NAPOCOR v. NATIONAL MERCHANDISING Corp.


G.R. Nos. L-33819 and L-33897; October 23, 1982
Ponente: J. Aquino

FACTS:
Plaintiff-appellant National Power Corporation (NPC) and defendant- appellant National
Merchandising Corporation (NAMERCO), the Philippine representative of New York-based
International Commodities Corporation, executed a contract of sale of sulfur with a
stipulation for liquidated damages in case of breach.

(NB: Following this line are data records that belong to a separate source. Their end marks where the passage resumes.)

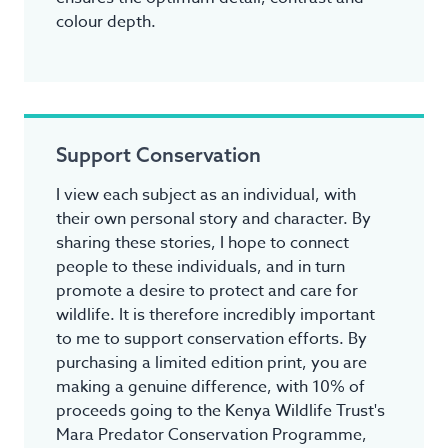
colour depth.
Support Conservation
I view each subject as an individual, with
their own personal story and character. By
sharing these stories, I hope to connect
people to these individuals, and in turn
promote a desire to protect and care for
wildlife. It is therefore incredibly important
to me to support conservation efforts. By
purchasing a limited edition print, you are
making a genuine difference, with 10% of
proceeds going to the Kenya Wildlife Trust's
Mara Predator Conservation Programme,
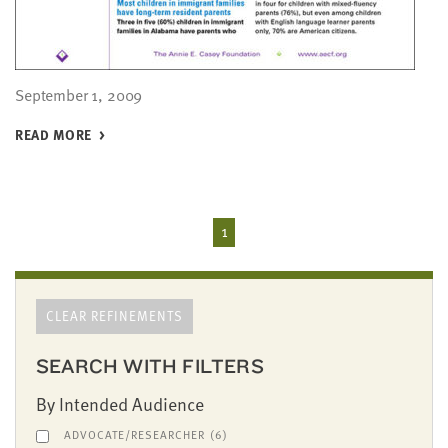
September 1, 2009
READ MORE
1
CLEAR REFINEMENTS
SEARCH WITH FILTERS
By Intended Audience
ADVOCATE/RESEARCHER
(6)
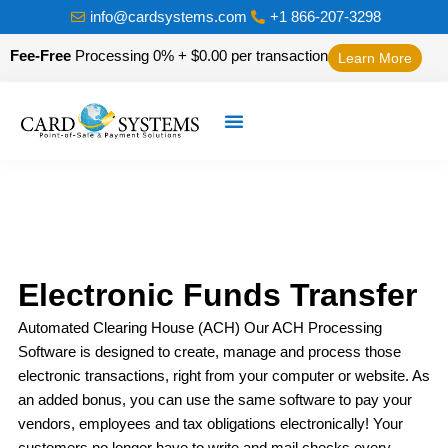
info@cardsystems.com
+1 866-207-3298
Fee-Free
Processing 0% + $0.00 per transaction
Learn More
Electronic Funds Transfer
Automated Clearing House (ACH) Our ACH Processing
Software is designed to create, manage and process those
electronic transactions, right from your computer or website. As
an added bonus, you can use the same software to pay your
vendors, employees and tax obligations electronically! Your
customers no longer have to write and mail checks every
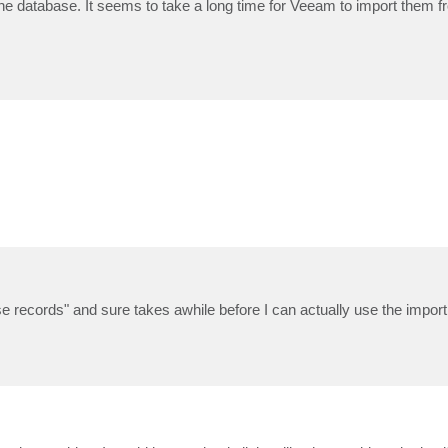
o the database. It seems to take a long time for Veeam to import them 
e records" and sure takes awhile before I can actually use the import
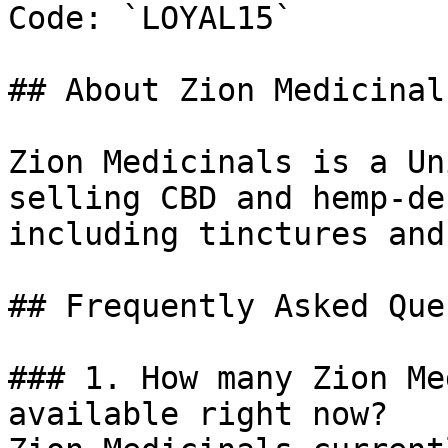
Code: `LOYAL15`

## About Zion Medicinals
Zion Medicinals is a Un
selling CBD and hemp-de
including tinctures and
## Frequently Asked Que
### 1. How many Zion Me
available right now?
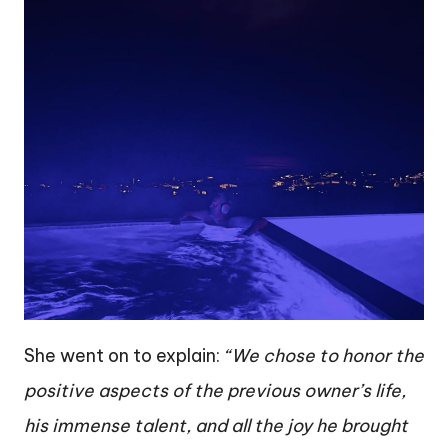
She went on to explain:
“We chose to honor the
positive aspects of the previous owner’s life,
his immense talent, and all the joy he brought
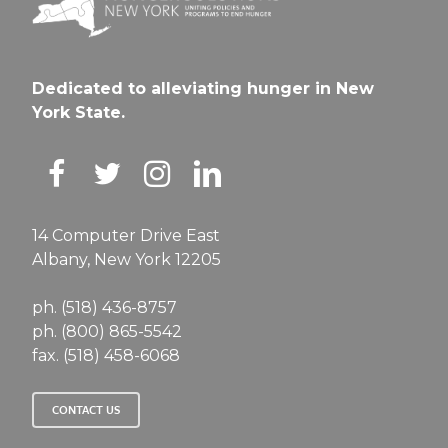
Dedicated to alleviating hunger in New
York State.
14 Computer Drive East
Albany, New York 12205
ph. (518) 436-8757
ph. (800) 865-5542
fax. (518) 458-6068
CONTACT US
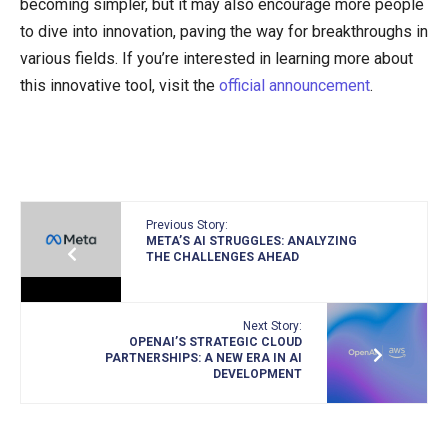
becoming simpler, but it may also encourage more people
to dive into innovation, paving the way for breakthroughs in
various fields. If you’re interested in learning more about
this innovative tool, visit the
official announcement
.
Previous Story:
META’S AI STRUGGLES: ANALYZING
THE CHALLENGES AHEAD
Next Story:
OPENAI’S STRATEGIC CLOUD
PARTNERSHIPS: A NEW ERA IN AI
DEVELOPMENT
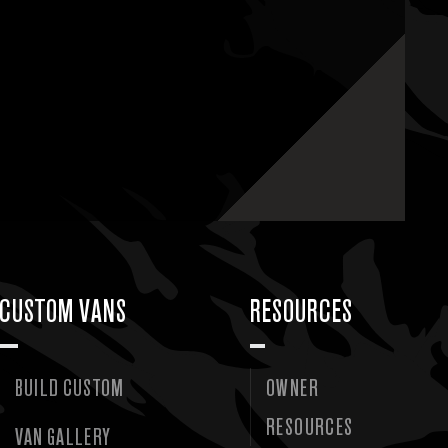
CUSTOM VANS
RESOURCES
BUILD CUSTOM
OWNER
RESOURCES
VAN GALLERY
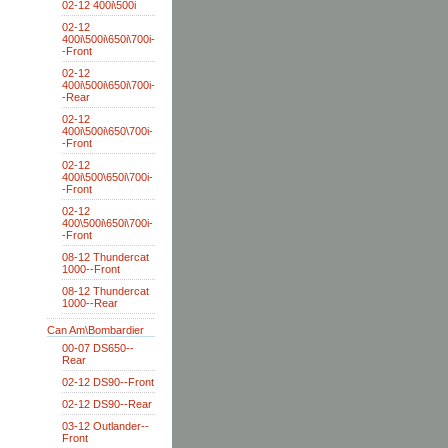
02-12 400i\500i
02-12
400i\500i\650i\700i-
-Front
02-12
400i\500i\650i\700i-
-Rear
02-12
400i\500i\650\700i-
-Front
02-12
400i\500\650i\700i-
-Front
02-12
400\500i\650i\700i-
-Front
08-12 Thundercat
1000--Front
08-12 Thundercat
1000--Rear
Can Am\Bombardier
00-07 DS650--
Rear
02-12 DS90--Front
02-12 DS90--Rear
03-12 Outlander--
Front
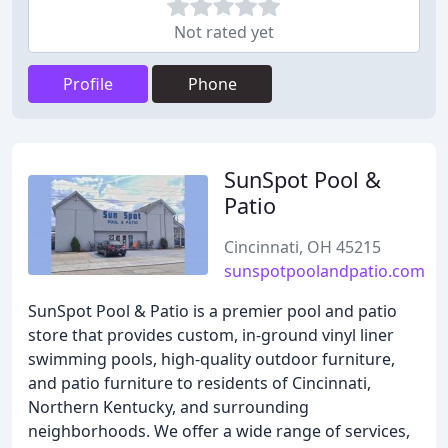
Not rated yet
Profile
Phone
SunSpot Pool &
Patio
Cincinnati, OH 45215
sunspotpoolandpatio.com
SunSpot Pool & Patio is a premier pool and patio
store that provides custom, in-ground vinyl liner
swimming pools, high-quality outdoor furniture,
and patio furniture to residents of Cincinnati,
Northern Kentucky, and surrounding
neighborhoods. We offer a wide range of services,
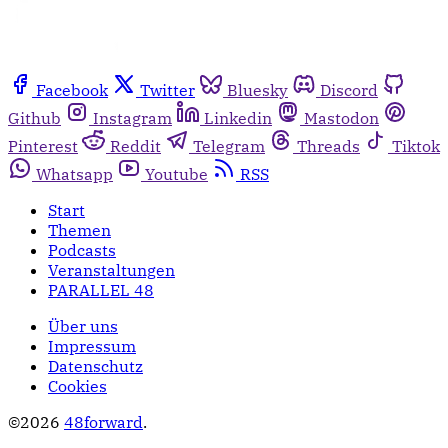
Facebook
Twitter
Bluesky
Discord
Github
Instagram
Linkedin
Mastodon
Pinterest
Reddit
Telegram
Threads
Tiktok
Whatsapp
Youtube
RSS
Start
Themen
Podcasts
Veranstaltungen
PARALLEL 48
Über uns
Impressum
Datenschutz
Cookies
©2026
48forward
.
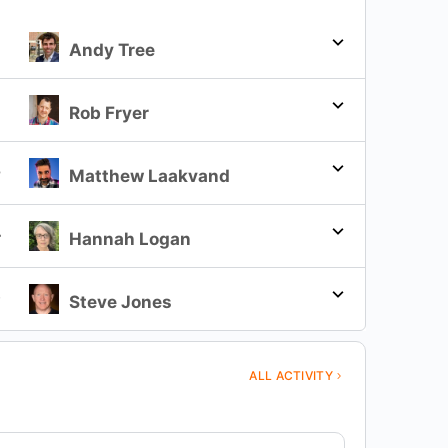
Andy Tree
2
Rob Fryer
3
Matthew Laakvand
4
Hannah Logan
5
Steve Jones
ALL ACTIVITY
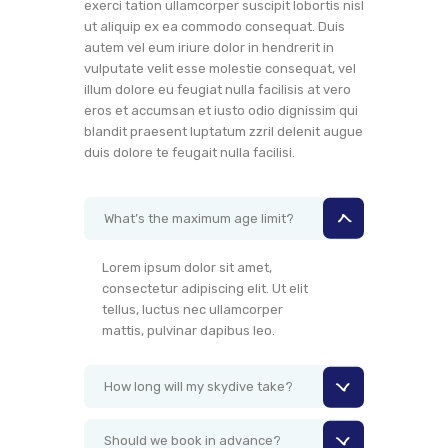
exerci tation ullamcorper suscipit lobortis nisl
ut aliquip ex ea commodo consequat. Duis
autem vel eum iriure dolor in hendrerit in
vulputate velit esse molestie consequat, vel
illum dolore eu feugiat nulla facilisis at vero
eros et accumsan et iusto odio dignissim qui
blandit praesent luptatum zzril delenit augue
duis dolore te feugait nulla facilisi.
What’s the maximum age limit?
Lorem ipsum dolor sit amet,
consectetur adipiscing elit. Ut elit
tellus, luctus nec ullamcorper
mattis, pulvinar dapibus leo.
How long will my skydive take?
Should we book in advance?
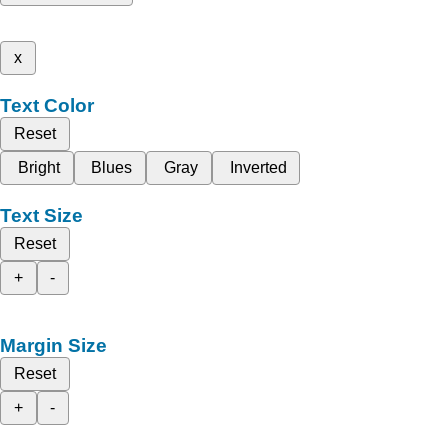
x
Text Color
Reset
Bright
Blues
Gray
Inverted
Text Size
Reset
+
-
Margin Size
Reset
+
-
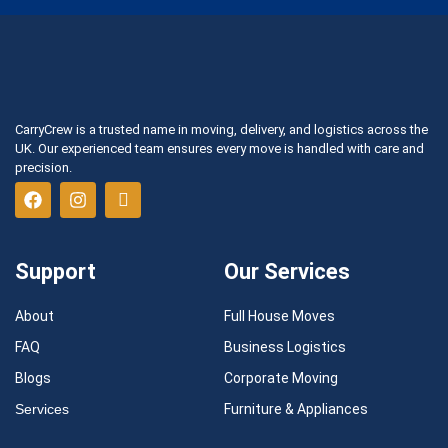
CarryCrew is a trusted name in moving, delivery, and logistics across the
UK. Our experienced team ensures every move is handled with care and
precision.
Support
Our Services
About
Full House Moves
FAQ
Business Logistics
Blogs
Corporate Moving
Services
Furniture & Appliances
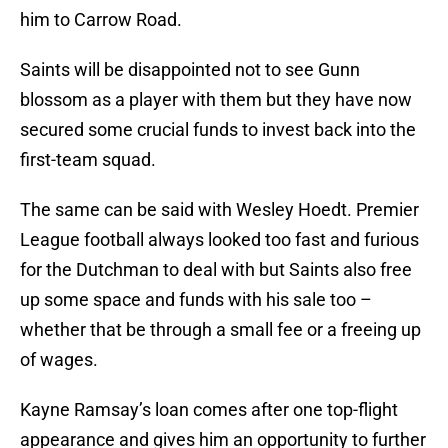
him to Carrow Road.
Saints will be disappointed not to see Gunn
blossom as a player with them but they have now
secured some crucial funds to invest back into the
first-team squad.
The same can be said with Wesley Hoedt. Premier
League football always looked too fast and furious
for the Dutchman to deal with but Saints also free
up some space and funds with his sale too –
whether that be through a small fee or a freeing up
of wages.
Kayne Ramsay’s loan comes after one top-flight
appearance and gives him an opportunity to further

Defendant-appellant Domestic Insurance Company executed a performance bond in favor


of NPC to guarantee the seller's obligation. In entering into the contract, Namerco,
however, did not disclose to NPC that Namerco's principal, in a cabled instruction, stated
that the sale was subject to availability of a steamer, and contrary to its principal's
instruction, Namerco agreed that non-availability of a steamer was not a justification for
non-payment of liquidated damages.

The New York supplier was not able to deliver the sulfur due to its inability to secure
shipping space. Consequently, the Government Corporate Counsel rescinded the contract
of sale due to the supplier's non-performance of its obligations, and demanded payment
of liquidated damages from both Namerco and the surety. Thereafter, NPC sued for
recovery of the stipulated liquidated damages. After trial, the Court of First Instance
rendered judgment ordering defendants-appellants to pay solidarity to the NPC reduced
liquidated damages with interest.

ISSUE:
Whether NaMerCo exceeded their authority

HELD:
Yes, NaMerCo exceeded their authority.

The Supreme Court held that before the contract of sale was signed Namerco was
already aware that its principal was having difficulties in booking shipping space.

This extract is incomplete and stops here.